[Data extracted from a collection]
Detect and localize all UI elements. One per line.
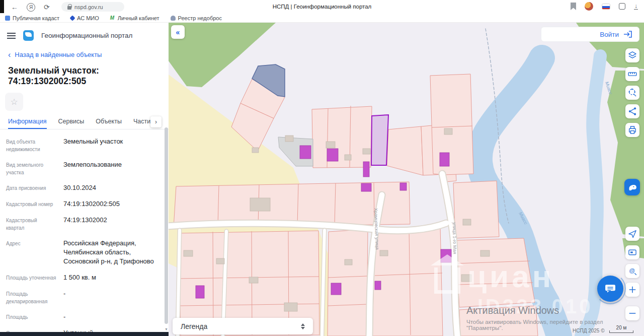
zoom-in-button[interactable] [625,283,639,297]
bookmark-icon[interactable] [571,3,576,10]
bookmark-favicon [5,16,10,21]
object-tabs: Информация Сервисы Объекты Части ЗУ Сост… [0,114,169,129]
extensions-icon[interactable] [619,3,625,10]
chevron-left-icon: ‹ [8,51,11,58]
profile-avatar[interactable] [585,2,593,11]
coordinate-search-icon: @ [627,265,638,277]
locate-button[interactable] [625,227,639,241]
attribute-row: Вид земельного участка Землепользование [6,157,155,180]
attribute-row: Вид объекта недвижимости Земельный участ… [6,133,155,157]
map-tools-top [625,48,639,137]
attribute-row: Дата присвоения 30.10.2024 [6,180,155,196]
chat-button[interactable] [597,276,623,302]
legend-label: Легенда [173,322,301,330]
screen: ← Я ⟳ nspd.gov.ru НСПД | Геоинформационн… [0,0,644,336]
selected-parcel[interactable] [371,115,388,165]
browser-toolbar: ← Я ⟳ nspd.gov.ru НСПД | Геоинформационн… [0,0,644,14]
favorite-star-button[interactable]: ☆ [5,93,23,111]
attribute-row: Площадь - [6,309,155,325]
attribute-row: Кадастровый квартал 74:19:1302002 [6,212,155,235]
scrollbar-thumb[interactable] [165,127,168,324]
scale-ruler [609,330,633,333]
attribute-row: Адрес Российская Федерация, Челябинская … [6,235,155,270]
scale-label: 20 м [609,325,633,330]
legend-expand-icon[interactable] [301,323,305,329]
login-button[interactable]: Войти [541,27,639,42]
tab-objects[interactable]: Объекты [96,118,122,129]
bookmark-item[interactable]: М Личный кабинет [110,15,159,21]
tabs-scroll-right-button[interactable]: › [150,116,162,127]
url-text: nspd.gov.ru [74,4,103,10]
bookmark-favicon [69,15,75,21]
app-logo [23,30,34,41]
menu-icon[interactable] [7,33,16,39]
bookmark-favicon: М [110,16,115,21]
layers-icon [627,50,638,61]
star-icon: ☆ [10,97,18,107]
map-canvas[interactable]: Храмцовская улица улица 1-го Мая Миасс М… [169,23,644,336]
locate-arrow-icon [627,228,638,239]
bookmark-favicon [171,16,176,21]
overview-map-button[interactable] [625,245,639,259]
chat-bubble-icon [604,282,617,295]
attribute-row: Площадь декларированная - [6,286,155,309]
measure-button[interactable] [625,67,639,81]
print-icon [627,124,638,136]
window-corner [0,0,4,13]
svg-text:@: @ [629,267,635,274]
scroll-down-icon[interactable]: ▼ [165,327,168,331]
browser-home-icon[interactable]: Я [27,3,35,12]
overview-map-icon [627,247,638,258]
map-tools-bottom: @ [625,227,639,320]
map-copyright: НСПД 2025 © [573,328,605,333]
back-icon[interactable]: ← [11,2,18,13]
coordinate-search-button[interactable]: @ [625,264,639,278]
object-info-panel: Геоинформационный портал ‹ Назад в найде… [0,23,169,336]
tab-services[interactable]: Сервисы [58,118,85,129]
panel-bottom-edge [0,332,169,336]
login-icon [623,30,632,38]
zoom-out-button[interactable] [625,306,639,320]
plus-icon [627,284,638,295]
back-to-results-link[interactable]: ‹ Назад в найденные объекты [8,51,160,58]
page-title: НСПД | Геоинформационный портал [273,4,372,10]
print-button[interactable] [625,123,639,137]
assistant-mascot-button[interactable] [624,179,640,195]
attribute-row: Площадь уточненная 1 500 кв. м [6,270,155,286]
share-button[interactable] [625,104,639,118]
scale-bar: 20 м [609,325,633,333]
refresh-icon[interactable]: ⟳ [44,2,50,13]
panel-collapse-button[interactable]: « [171,25,185,39]
street-label: улица 1-го Мая [452,222,457,254]
ruler-icon [627,69,638,80]
attribute-row: Кадастровый номер 74:19:1302002:505 [6,196,155,212]
bookmarks-bar: Публичная кадаст АС МИО М Личный кабинет… [0,14,644,23]
map-container: Храмцовская улица улица 1-го Мая Миасс М… [169,23,644,336]
layers-button[interactable] [625,48,639,62]
tab-information[interactable]: Информация [8,118,47,129]
bookmark-item[interactable]: АС МИО [70,15,99,21]
mascot-icon [627,182,638,193]
lock-icon [67,6,71,10]
share-icon [627,106,638,117]
lasso-select-icon [627,87,638,98]
minus-icon [627,308,638,319]
download-icon[interactable]: ↓ [634,4,638,10]
legend-bar[interactable]: Легенда [173,318,313,334]
address-bar[interactable]: nspd.gov.ru [61,2,124,12]
object-title: Земельный участок: 74:19:1302002:505 [8,65,160,87]
language-flag-icon[interactable] [602,4,610,10]
bookmark-item[interactable]: Публичная кадаст [5,15,59,21]
select-area-button[interactable] [625,86,639,100]
app-title: Геоинформационный портал [41,32,132,39]
attributes-list: Вид объекта недвижимости Земельный участ… [0,129,169,336]
panel-scrollbar[interactable]: ▼ [165,107,168,331]
bookmark-item[interactable]: Реестр недоброс [171,15,222,21]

→ ACTION ITEM
Give the data back exactly, omitting all pictures.

→ WRITTEN ANSWER
Detect and localize all UI elements. One per line.
zoom-in-button[interactable] [625,283,639,297]
bookmark-icon[interactable] [571,3,576,10]
bookmark-favicon [5,16,10,21]
object-tabs: Информация Сервисы Объекты Части ЗУ Сост… [0,114,169,129]
extensions-icon[interactable] [619,3,625,10]
chevron-left-icon: ‹ [8,51,11,58]
profile-avatar[interactable] [585,2,593,11]
coordinate-search-icon: @ [627,265,638,277]
locate-button[interactable] [625,227,639,241]
attribute-row: Вид земельного участка Землепользование [6,157,155,180]
attribute-row: Вид объекта недвижимости Земельный участ… [6,133,155,157]
map-tools-top [625,48,639,137]
attribute-row: Дата присвоения 30.10.2024 [6,180,155,196]
chat-button[interactable] [597,276,623,302]
legend-label: Легенда [173,322,301,330]
screen: ← Я ⟳ nspd.gov.ru НСПД | Геоинформационн… [0,0,644,336]
selected-parcel[interactable] [371,115,388,165]
browser-toolbar: ← Я ⟳ nspd.gov.ru НСПД | Геоинформационн… [0,0,644,14]
favorite-star-button[interactable]: ☆ [5,93,23,111]
attribute-row: Площадь - [6,309,155,325]
attribute-row: Кадастровый квартал 74:19:1302002 [6,212,155,235]
scrollbar-thumb[interactable] [165,127,168,324]
scale-ruler [609,330,633,333]
attribute-row: Адрес Российская Федерация, Челябинская … [6,235,155,270]
scale-label: 20 м [609,325,633,330]
legend-expand-icon[interactable] [301,323,305,329]
login-button[interactable]: Войти [541,27,639,42]
tab-objects[interactable]: Объекты [96,118,122,129]
bookmark-item[interactable]: М Личный кабинет [110,15,159,21]
tabs-scroll-right-button[interactable]: › [150,116,162,127]
url-text: nspd.gov.ru [74,4,103,10]
bookmark-favicon [69,15,75,21]
app-logo [23,30,34,41]
menu-icon[interactable] [7,33,16,39]
bookmark-favicon: М [110,16,115,21]
layers-icon [627,50,638,61]
star-icon: ☆ [10,97,18,107]
map-canvas[interactable]: Храмцовская улица улица 1-го Мая Миасс М… [169,23,644,336]
locate-arrow-icon [627,228,638,239]
bookmark-favicon [171,16,176,21]
overview-map-button[interactable] [625,245,639,259]
chat-bubble-icon [604,282,617,295]
attribute-row: Площадь декларированная - [6,286,155,309]
measure-button[interactable] [625,67,639,81]
print-icon [627,124,638,136]
window-corner [0,0,4,13]
svg-text:@: @ [629,267,635,274]
scroll-down-icon[interactable]: ▼ [165,327,168,331]
browser-home-icon[interactable]: Я [27,3,35,12]
overview-map-icon [627,247,638,258]
map-tools-bottom: @ [625,227,639,320]
map-copyright: НСПД 2025 © [573,328,605,333]
back-icon[interactable]: ← [11,2,18,13]
coordinate-search-button[interactable]: @ [625,264,639,278]
object-info-panel: Геоинформационный портал ‹ Назад в найде… [0,23,169,336]
tab-services[interactable]: Сервисы [58,118,85,129]
panel-bottom-edge [0,332,169,336]
login-icon [623,30,632,38]
zoom-out-button[interactable] [625,306,639,320]
plus-icon [627,284,638,295]
back-to-results-link[interactable]: ‹ Назад в найденные объекты [8,51,160,58]
page-title: НСПД | Геоинформационный портал [273,4,372,10]
print-button[interactable] [625,123,639,137]
assistant-mascot-button[interactable] [624,179,640,195]
attribute-row: Площадь уточненная 1 500 кв. м [6,270,155,286]
share-button[interactable] [625,104,639,118]
scale-bar: 20 м [609,325,633,333]
refresh-icon[interactable]: ⟳ [44,2,50,13]
panel-collapse-button[interactable]: « [171,25,185,39]
street-label: улица 1-го Мая [452,222,457,254]
ruler-icon [627,69,638,80]
attribute-row: Кадастровый номер 74:19:1302002:505 [6,196,155,212]
bookmarks-bar: Публичная кадаст АС МИО М Личный кабинет… [0,14,644,23]
map-container: Храмцовская улица улица 1-го Мая Миасс М… [169,23,644,336]
layers-button[interactable] [625,48,639,62]
tab-information[interactable]: Информация [8,118,47,129]
bookmark-item[interactable]: АС МИО [70,15,99,21]
mascot-icon [627,182,638,193]
lock-icon [67,6,71,10]
share-icon [627,106,638,117]
lasso-select-icon [627,87,638,98]
minus-icon [627,308,638,319]
download-icon[interactable]: ↓ [634,4,638,10]
legend-bar[interactable]: Легенда [173,318,313,334]
address-bar[interactable]: nspd.gov.ru [61,2,124,12]
object-title: Земельный участок: 74:19:1302002:505 [8,65,160,87]
language-flag-icon[interactable] [602,4,610,10]
bookmark-item[interactable]: Публичная кадаст [5,15,59,21]
select-area-button[interactable] [625,86,639,100]
app-title: Геоинформационный портал [41,32,132,39]
attributes-list: Вид объекта недвижимости Земельный участ… [0,129,169,336]
panel-scrollbar[interactable]: ▼ [165,107,168,331]
bookmark-item[interactable]: Реестр недоброс [171,15,222,21]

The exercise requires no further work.